The formula changes from outlet to outlet, from medium
to medium. But be assured, every reporter has to meet
certain expectations to keep any job, and this includes
producing a given number of stories during a certain
period of time.

2. Gathering the Facts - It's not enough to have a story to tell. The reporter must also have the facts that support the story. This is known as the 5W's and the H: who, what, when, where, why and how. Without the facts, it becomes impossible to tell the story.

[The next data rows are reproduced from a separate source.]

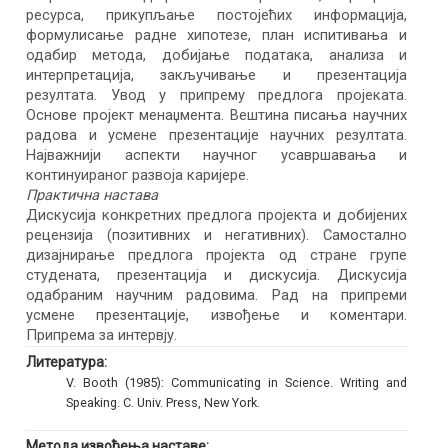
ресурса, прикупљање постојећих информација,
формулисање радне хипотезе, план испитивања и
одабир метода, добијање података, анализа и
интерпретација, закључивање и презентација
резултата. Увод у припрему предлога пројеката.
Основе пројект менаџмента. Вештина писања научних
радова и усмене презентације научних резултата.
Најважнији аспекти научног усавршавања и
континуираног развоја каријере.
Практична настава
Дискусија конкретних предлога пројекта и добијених
рецензија (позитивних и негативних). Самостално
дизајнирање предлога пројекта од стране групе
студената, презентација и дискусија. Дискусија
одабраним научним радовима. Рад на припреми
усмене презентације, извођење и коментари.
Припрема за интервју.
Литература:
V. Booth (1985): Communicating in Science. Writing and
Speaking. C. Univ. Press, New York.
Метода извођења наставе:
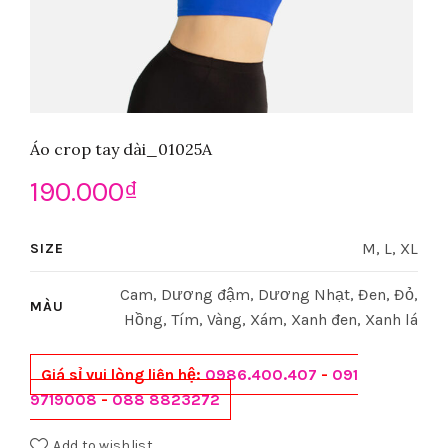
Áo crop tay dài_01025A
190.000
₫
M, L, XL
SIZE
Cam, Dương đậm, Dương Nhạt, Đen, Đỏ,
MÀU
Hồng, Tím, Vàng, Xám, Xanh đen, Xanh lá
Giá sỉ vui lòng liên hệ:
0986.400.407
-
091
9719008
-
088 8823272
Add to wishlist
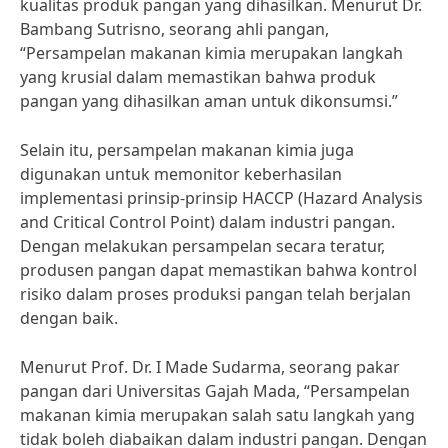
kualitas produk pangan yang dihasilkan. Menurut Dr.
Bambang Sutrisno, seorang ahli pangan,
“Persampelan makanan kimia merupakan langkah
yang krusial dalam memastikan bahwa produk
pangan yang dihasilkan aman untuk dikonsumsi.”
Selain itu, persampelan makanan kimia juga
digunakan untuk memonitor keberhasilan
implementasi prinsip-prinsip HACCP (Hazard Analysis
and Critical Control Point) dalam industri pangan.
Dengan melakukan persampelan secara teratur,
produsen pangan dapat memastikan bahwa kontrol
risiko dalam proses produksi pangan telah berjalan
dengan baik.
Menurut Prof. Dr. I Made Sudarma, seorang pakar
pangan dari Universitas Gajah Mada, “Persampelan
makanan kimia merupakan salah satu langkah yang
tidak boleh diabaikan dalam industri pangan. Dengan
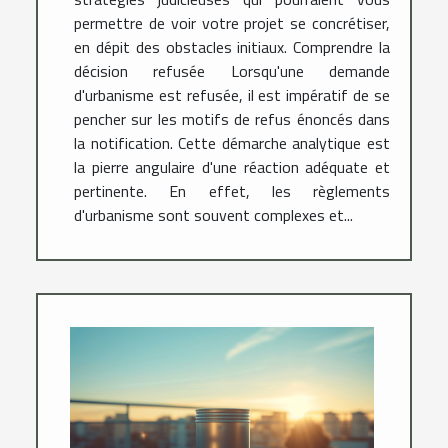
permettre de voir votre projet se concrétiser,
en dépit des obstacles initiaux. Comprendre la
décision refusée Lorsqu'une demande
d'urbanisme est refusée, il est impératif de se
pencher sur les motifs de refus énoncés dans
la notification. Cette démarche analytique est
la pierre angulaire d'une réaction adéquate et
pertinente. En effet, les règlements
d'urbanisme sont souvent complexes et...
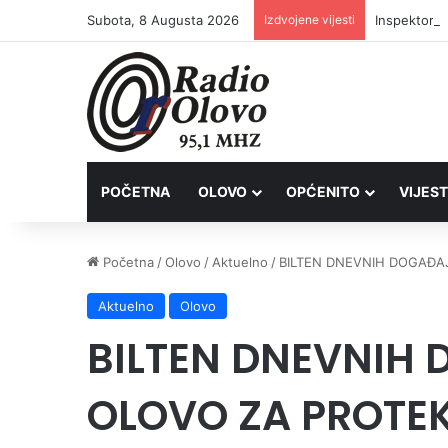
Subota, 8 Augusta 2026
Izdvojene vijesti
Inspektori 
POČETNA
OLOVO
OPĆENITO
VIJEST
Početna
/
Olovo
/
Aktuelno
/
BILTEN DNEVNIH DOGAĐAJ
Aktuelno
Olovo
BILTEN DNEVNIH 
OLOVO ZA PROTEK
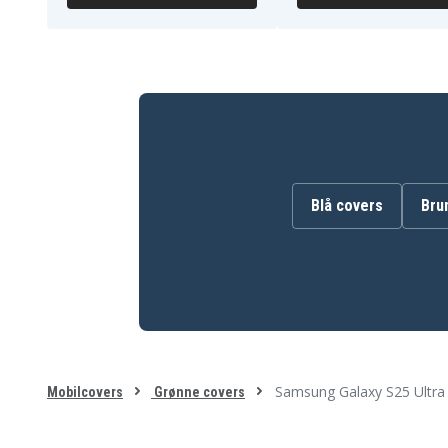
Blå covers
Bru
Samsung Galaxy S25 Ultra 
Mobilcovers
Grønne covers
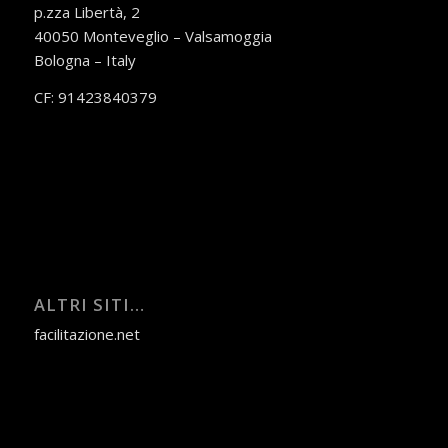
p.zza Libertà, 2
40050 Monteveglio – Valsamoggia
Bologna – Italy
CF: 91423840379
ALTRI SITI…
facilitazione.net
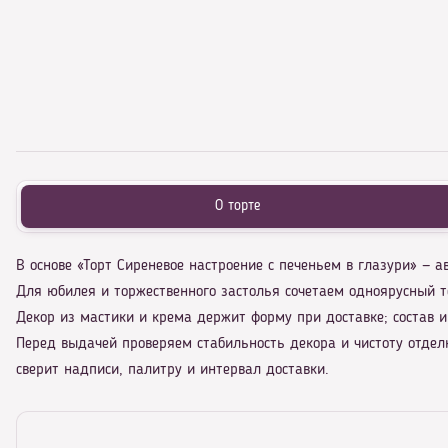
О торте
В основе «Торт Сиреневое настроение с печеньем в глазури» — 
Для юбилея и торжественного застолья сочетаем одноярусный т
Декор из мастики и крема держит форму при доставке; состав и 
Перед выдачей проверяем стабильность декора и чистоту отдел
сверит надписи, палитру и интервал доставки.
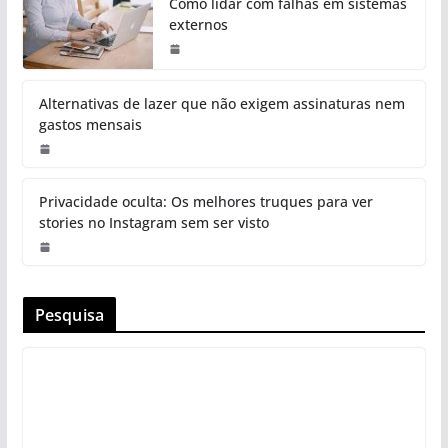
Como lidar com falhas em sistemas
externos
Alternativas de lazer que não exigem assinaturas nem
gastos mensais
Privacidade oculta: Os melhores truques para ver
stories no Instagram sem ser visto
Pesquisa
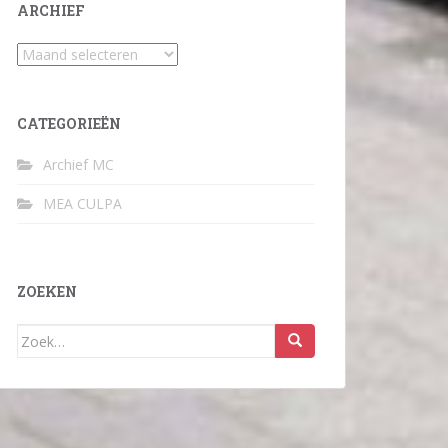
ARCHIEF
Archief
CATEGORIEËN
Archief MC
MEA CULPA
ZOEKEN
Zoek
naar:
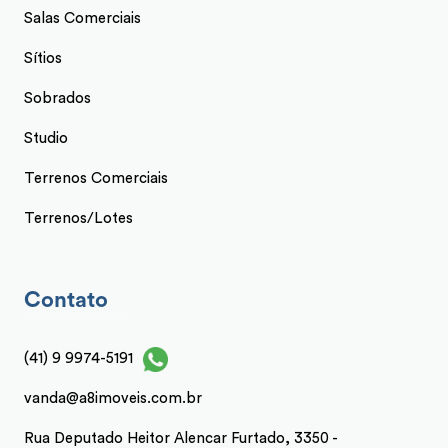
Salas Comerciais
Sítios
Sobrados
Studio
Terrenos Comerciais
Terrenos/Lotes
Contato
(41) 9 9974-5191
vanda@a8imoveis.com.br
Rua Deputado Heitor Alencar Furtado, 3350 -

By nature and by training, reporters are generalists.
Few have specialized knowledge, other than how to
convert a set of facts into an interesting, intriguing
news story.

As a result, every reporter is like a graduate student
who is cramming for a new exam every day. Reporters
must learn the essential facts, arrange them into a
coherent stream and master them long enough to sound as
if they are experts.

3. Choosing the Angle - Once reporters have the story
and the facts, they must make a crucial decision. What
is the angle they will take to writing the story?

The angle is simply the format that the reporter will
use to arrange the story into something the audience
can recognize and understand.

Is this a hard news story for the front page? Is it a
feature for the Sunday family section? Is it a brief?
Is it a six-part investigation?

These are just a few of the angles that the reporter
might take to any story.

The most common angle is the hard news angle. Something
important has happened and here are the facts, arranged
in order of importance. The vast majority of stories
you will read, see or hear are told with the hard news
angle. The hard news story is based in immediacy. It
must be told now, or it will lose its value to audience.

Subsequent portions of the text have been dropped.